### RECORDS FOR THIS TASK:
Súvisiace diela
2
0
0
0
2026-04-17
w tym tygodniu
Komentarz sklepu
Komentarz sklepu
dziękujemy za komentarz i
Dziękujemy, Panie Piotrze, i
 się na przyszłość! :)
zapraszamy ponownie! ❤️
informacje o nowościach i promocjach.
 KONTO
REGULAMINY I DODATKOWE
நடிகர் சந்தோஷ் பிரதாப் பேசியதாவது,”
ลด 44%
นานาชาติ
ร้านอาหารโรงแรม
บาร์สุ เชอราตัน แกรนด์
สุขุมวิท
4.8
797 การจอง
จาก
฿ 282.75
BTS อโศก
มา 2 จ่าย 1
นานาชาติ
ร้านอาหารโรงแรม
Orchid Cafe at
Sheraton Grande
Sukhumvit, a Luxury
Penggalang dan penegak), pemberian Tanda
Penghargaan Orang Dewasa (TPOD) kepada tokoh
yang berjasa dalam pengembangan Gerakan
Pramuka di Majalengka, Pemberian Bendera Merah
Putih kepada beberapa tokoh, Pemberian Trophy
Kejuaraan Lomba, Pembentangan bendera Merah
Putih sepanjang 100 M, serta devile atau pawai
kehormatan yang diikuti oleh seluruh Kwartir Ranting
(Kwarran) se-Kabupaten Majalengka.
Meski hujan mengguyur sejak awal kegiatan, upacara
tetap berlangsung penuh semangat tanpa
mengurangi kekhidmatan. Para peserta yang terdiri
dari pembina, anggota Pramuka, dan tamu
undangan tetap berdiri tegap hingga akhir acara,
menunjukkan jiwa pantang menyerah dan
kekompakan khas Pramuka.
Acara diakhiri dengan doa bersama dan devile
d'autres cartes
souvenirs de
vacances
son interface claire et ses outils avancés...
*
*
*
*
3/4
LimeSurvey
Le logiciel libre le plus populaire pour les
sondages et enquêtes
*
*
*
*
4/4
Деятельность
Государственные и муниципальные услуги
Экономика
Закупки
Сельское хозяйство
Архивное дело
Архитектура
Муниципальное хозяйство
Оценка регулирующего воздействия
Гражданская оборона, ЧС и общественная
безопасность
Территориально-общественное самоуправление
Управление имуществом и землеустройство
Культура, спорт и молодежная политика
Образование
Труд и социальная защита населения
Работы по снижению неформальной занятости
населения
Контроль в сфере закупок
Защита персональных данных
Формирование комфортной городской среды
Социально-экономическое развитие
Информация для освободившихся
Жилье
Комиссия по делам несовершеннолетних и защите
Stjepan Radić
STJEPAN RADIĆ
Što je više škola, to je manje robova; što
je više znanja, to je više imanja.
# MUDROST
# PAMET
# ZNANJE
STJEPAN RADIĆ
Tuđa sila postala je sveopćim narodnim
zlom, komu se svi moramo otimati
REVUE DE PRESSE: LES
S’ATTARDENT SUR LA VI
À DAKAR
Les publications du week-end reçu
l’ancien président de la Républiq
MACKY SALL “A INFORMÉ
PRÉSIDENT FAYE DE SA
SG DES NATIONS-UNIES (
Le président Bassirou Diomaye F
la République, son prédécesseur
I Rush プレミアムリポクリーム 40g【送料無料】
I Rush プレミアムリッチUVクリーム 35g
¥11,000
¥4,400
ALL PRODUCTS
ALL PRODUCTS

* * *

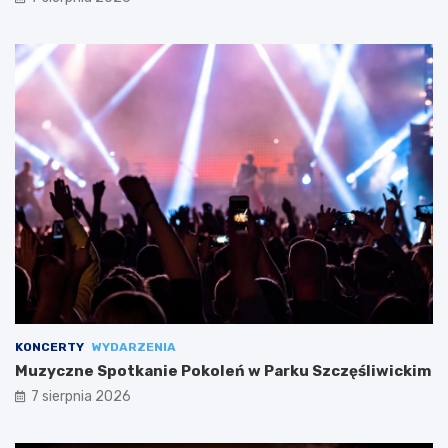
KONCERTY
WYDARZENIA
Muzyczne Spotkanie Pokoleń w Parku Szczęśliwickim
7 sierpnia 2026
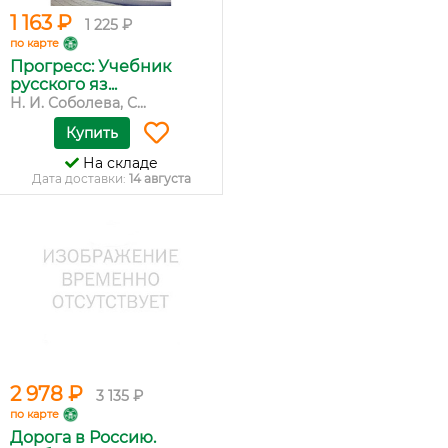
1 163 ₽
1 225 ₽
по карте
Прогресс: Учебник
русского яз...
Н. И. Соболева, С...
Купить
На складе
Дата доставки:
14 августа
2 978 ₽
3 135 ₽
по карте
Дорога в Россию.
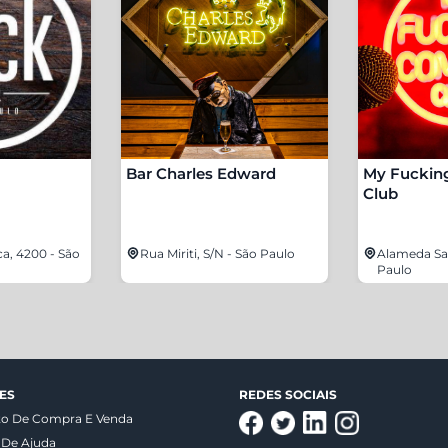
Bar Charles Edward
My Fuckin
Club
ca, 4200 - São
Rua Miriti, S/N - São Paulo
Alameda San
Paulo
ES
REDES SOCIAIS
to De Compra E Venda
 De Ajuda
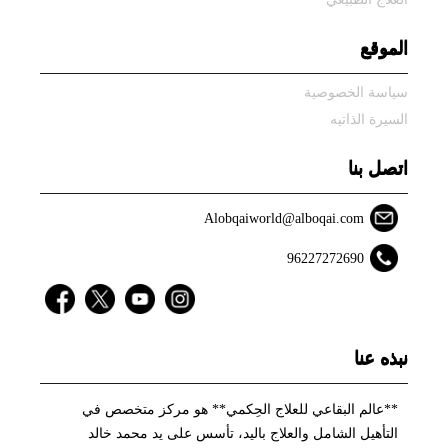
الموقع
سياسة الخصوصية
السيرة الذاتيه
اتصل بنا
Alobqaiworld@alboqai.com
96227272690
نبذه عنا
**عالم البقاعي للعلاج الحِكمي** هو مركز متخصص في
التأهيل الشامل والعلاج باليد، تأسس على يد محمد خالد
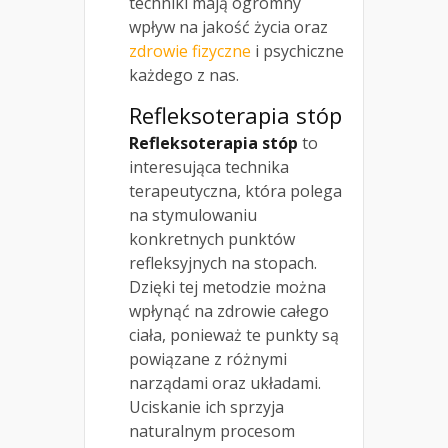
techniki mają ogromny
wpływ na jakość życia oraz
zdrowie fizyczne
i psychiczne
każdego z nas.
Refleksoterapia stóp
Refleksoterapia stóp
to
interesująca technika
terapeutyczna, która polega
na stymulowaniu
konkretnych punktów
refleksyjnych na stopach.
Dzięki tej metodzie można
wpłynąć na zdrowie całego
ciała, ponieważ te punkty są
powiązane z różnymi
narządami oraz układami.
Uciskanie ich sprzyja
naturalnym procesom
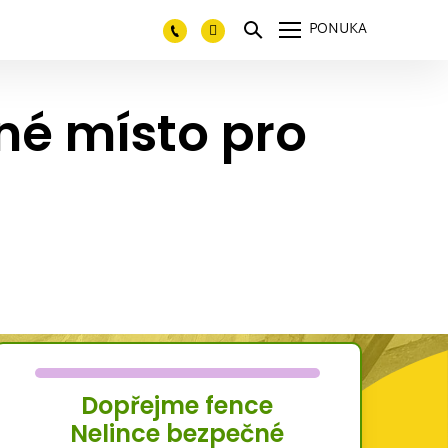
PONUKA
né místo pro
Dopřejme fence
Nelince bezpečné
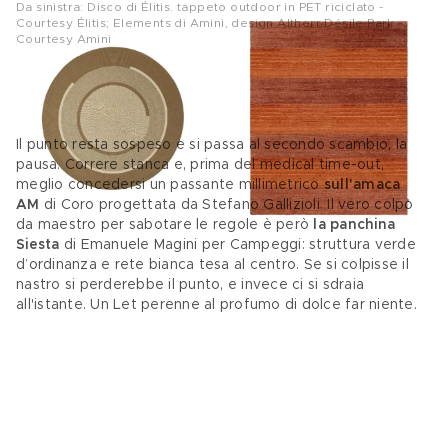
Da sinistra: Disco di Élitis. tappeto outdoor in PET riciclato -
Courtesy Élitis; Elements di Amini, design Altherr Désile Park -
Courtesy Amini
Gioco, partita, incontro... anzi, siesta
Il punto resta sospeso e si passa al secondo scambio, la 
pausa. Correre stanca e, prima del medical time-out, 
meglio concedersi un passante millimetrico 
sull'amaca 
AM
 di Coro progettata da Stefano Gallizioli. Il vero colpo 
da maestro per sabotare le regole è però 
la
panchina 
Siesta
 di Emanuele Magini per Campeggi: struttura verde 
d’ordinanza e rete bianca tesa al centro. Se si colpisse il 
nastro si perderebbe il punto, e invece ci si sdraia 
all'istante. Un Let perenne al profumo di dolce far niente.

### EXERCISE REQUIREMENTS:
Gather from the entries above all lines that include the string "Élitis".

### OUTPUT OF THE EXERCISE:
Da sinistra: Disco di Élitis. tappeto outdoor in PET riciclato -
Courtesy Élitis; Elements di Amini, design Altherr Désile Park -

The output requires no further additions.